Directions for this task: Check every line of the entries for the string "text" and return the ones that contain it.

___ Material for this task ___

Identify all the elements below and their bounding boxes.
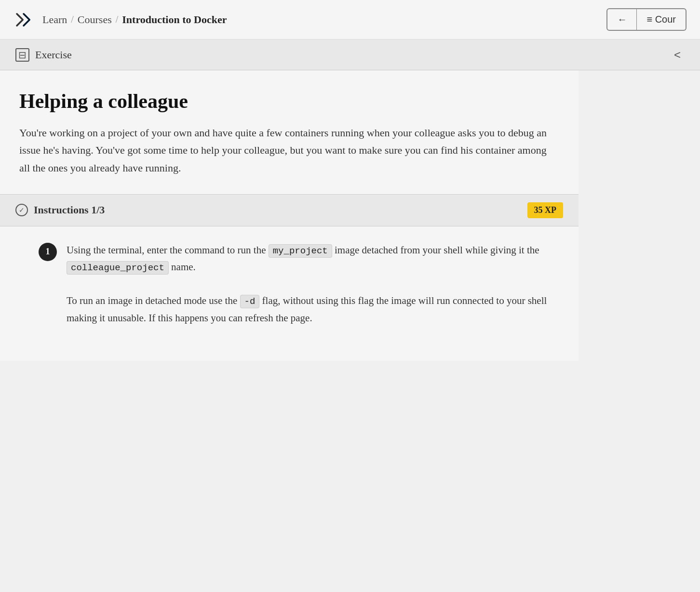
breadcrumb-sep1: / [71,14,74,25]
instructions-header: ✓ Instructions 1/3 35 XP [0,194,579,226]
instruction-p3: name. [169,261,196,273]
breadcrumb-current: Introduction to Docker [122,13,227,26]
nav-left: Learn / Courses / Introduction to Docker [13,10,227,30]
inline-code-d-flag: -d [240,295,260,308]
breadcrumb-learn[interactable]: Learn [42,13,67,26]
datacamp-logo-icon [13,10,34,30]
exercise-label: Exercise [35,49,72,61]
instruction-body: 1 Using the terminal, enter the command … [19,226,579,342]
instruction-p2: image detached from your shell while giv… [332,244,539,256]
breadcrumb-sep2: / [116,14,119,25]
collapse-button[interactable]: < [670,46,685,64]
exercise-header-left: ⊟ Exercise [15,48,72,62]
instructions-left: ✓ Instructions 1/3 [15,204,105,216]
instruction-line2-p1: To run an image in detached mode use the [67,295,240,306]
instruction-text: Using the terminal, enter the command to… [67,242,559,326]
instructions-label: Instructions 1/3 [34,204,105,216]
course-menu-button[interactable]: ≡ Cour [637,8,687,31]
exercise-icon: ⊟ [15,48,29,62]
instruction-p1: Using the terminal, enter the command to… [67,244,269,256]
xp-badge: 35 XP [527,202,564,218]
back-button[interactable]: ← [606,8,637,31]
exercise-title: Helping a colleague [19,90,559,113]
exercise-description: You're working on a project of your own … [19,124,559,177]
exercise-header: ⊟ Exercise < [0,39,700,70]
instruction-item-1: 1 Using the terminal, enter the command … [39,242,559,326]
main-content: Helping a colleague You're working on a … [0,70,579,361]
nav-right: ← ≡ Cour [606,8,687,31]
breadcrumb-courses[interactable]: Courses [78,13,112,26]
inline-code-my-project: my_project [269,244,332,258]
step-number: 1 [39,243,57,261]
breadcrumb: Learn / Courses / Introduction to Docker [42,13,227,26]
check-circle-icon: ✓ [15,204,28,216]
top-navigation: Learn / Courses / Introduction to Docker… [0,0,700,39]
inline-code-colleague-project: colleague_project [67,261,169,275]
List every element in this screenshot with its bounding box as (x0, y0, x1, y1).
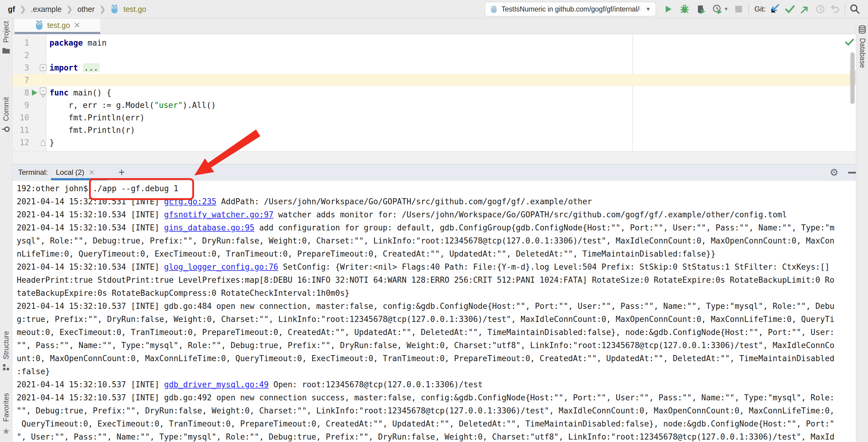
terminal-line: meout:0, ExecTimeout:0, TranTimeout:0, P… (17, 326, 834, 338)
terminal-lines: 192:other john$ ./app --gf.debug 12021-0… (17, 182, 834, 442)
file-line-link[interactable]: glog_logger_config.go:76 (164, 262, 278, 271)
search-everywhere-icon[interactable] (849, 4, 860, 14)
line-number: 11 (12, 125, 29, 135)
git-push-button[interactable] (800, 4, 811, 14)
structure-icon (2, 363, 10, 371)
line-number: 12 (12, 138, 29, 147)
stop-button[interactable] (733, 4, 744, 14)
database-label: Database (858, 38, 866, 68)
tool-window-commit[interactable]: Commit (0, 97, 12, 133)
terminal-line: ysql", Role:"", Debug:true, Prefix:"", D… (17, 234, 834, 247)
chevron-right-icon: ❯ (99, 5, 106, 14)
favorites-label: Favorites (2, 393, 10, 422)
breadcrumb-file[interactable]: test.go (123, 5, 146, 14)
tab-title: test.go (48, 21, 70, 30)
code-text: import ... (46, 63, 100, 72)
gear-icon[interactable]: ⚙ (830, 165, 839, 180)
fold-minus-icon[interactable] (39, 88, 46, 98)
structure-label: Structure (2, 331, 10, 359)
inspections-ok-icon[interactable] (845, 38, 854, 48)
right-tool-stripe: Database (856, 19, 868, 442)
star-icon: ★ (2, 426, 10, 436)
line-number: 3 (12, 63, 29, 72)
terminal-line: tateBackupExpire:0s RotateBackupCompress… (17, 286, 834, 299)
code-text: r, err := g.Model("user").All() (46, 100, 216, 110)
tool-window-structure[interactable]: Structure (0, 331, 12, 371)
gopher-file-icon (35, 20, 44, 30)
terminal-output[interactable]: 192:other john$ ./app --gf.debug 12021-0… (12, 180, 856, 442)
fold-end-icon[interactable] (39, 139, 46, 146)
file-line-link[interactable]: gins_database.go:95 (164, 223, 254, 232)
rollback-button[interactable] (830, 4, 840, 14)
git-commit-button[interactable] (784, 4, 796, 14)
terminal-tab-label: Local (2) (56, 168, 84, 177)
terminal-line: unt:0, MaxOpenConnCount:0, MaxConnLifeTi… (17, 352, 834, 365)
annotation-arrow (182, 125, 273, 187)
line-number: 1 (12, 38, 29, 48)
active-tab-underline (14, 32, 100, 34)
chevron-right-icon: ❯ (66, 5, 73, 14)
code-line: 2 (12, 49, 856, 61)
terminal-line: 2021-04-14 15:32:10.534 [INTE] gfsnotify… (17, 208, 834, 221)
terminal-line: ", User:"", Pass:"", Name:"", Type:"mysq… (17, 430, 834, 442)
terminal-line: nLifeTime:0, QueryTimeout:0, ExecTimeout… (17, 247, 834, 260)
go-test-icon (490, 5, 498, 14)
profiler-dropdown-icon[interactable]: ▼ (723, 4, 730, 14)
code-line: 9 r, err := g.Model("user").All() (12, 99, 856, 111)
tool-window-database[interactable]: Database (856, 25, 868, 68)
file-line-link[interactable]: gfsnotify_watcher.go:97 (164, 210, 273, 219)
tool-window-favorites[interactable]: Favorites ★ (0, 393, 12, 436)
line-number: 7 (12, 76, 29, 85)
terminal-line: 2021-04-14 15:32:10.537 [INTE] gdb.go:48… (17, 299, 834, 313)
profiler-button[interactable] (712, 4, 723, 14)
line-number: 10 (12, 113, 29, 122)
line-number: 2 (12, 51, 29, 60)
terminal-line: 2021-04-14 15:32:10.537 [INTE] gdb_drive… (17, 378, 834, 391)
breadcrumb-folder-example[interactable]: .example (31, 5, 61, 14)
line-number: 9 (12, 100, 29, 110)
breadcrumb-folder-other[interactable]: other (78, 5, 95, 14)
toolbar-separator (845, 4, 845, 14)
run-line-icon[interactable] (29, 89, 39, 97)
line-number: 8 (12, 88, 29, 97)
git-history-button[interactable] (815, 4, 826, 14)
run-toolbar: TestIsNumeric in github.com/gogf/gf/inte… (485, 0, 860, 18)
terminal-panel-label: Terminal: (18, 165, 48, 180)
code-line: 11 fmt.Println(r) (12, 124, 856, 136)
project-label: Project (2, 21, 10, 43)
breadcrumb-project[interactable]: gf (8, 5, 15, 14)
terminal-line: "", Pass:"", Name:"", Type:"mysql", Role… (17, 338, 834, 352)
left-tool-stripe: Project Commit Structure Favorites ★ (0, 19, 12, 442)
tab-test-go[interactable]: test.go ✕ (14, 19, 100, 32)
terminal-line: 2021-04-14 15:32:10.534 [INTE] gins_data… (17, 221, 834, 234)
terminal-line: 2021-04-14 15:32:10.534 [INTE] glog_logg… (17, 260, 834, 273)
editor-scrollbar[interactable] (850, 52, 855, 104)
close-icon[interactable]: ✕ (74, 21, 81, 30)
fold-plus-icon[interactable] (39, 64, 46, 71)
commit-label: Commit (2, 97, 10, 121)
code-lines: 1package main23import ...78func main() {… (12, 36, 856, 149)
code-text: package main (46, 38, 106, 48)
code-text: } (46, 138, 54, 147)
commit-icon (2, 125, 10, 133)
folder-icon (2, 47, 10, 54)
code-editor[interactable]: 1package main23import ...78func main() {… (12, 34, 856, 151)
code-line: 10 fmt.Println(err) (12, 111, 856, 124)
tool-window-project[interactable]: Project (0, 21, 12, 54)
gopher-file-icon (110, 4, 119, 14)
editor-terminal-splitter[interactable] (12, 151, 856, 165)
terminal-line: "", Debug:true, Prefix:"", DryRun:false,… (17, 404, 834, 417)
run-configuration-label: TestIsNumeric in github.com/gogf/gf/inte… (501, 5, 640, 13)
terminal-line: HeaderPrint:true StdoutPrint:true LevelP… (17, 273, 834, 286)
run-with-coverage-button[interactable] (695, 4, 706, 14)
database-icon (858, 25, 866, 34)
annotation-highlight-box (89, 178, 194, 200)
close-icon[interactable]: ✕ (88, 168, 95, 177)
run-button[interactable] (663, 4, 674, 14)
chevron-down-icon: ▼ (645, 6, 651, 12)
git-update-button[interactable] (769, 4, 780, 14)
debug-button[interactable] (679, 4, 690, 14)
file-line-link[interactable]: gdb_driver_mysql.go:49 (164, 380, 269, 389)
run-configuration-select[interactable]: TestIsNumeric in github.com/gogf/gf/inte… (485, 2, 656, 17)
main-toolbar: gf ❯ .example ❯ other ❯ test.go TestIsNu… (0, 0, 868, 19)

___

Task answer:
instruction-text: Using the terminal, enter the command to… [67,242,559,326]
code-text: import ... (46, 63, 100, 72)
code-text: r, err := g.Model("user").All() (46, 100, 216, 110)
code-text: package main (46, 38, 106, 48)
code-text: } (46, 138, 54, 147)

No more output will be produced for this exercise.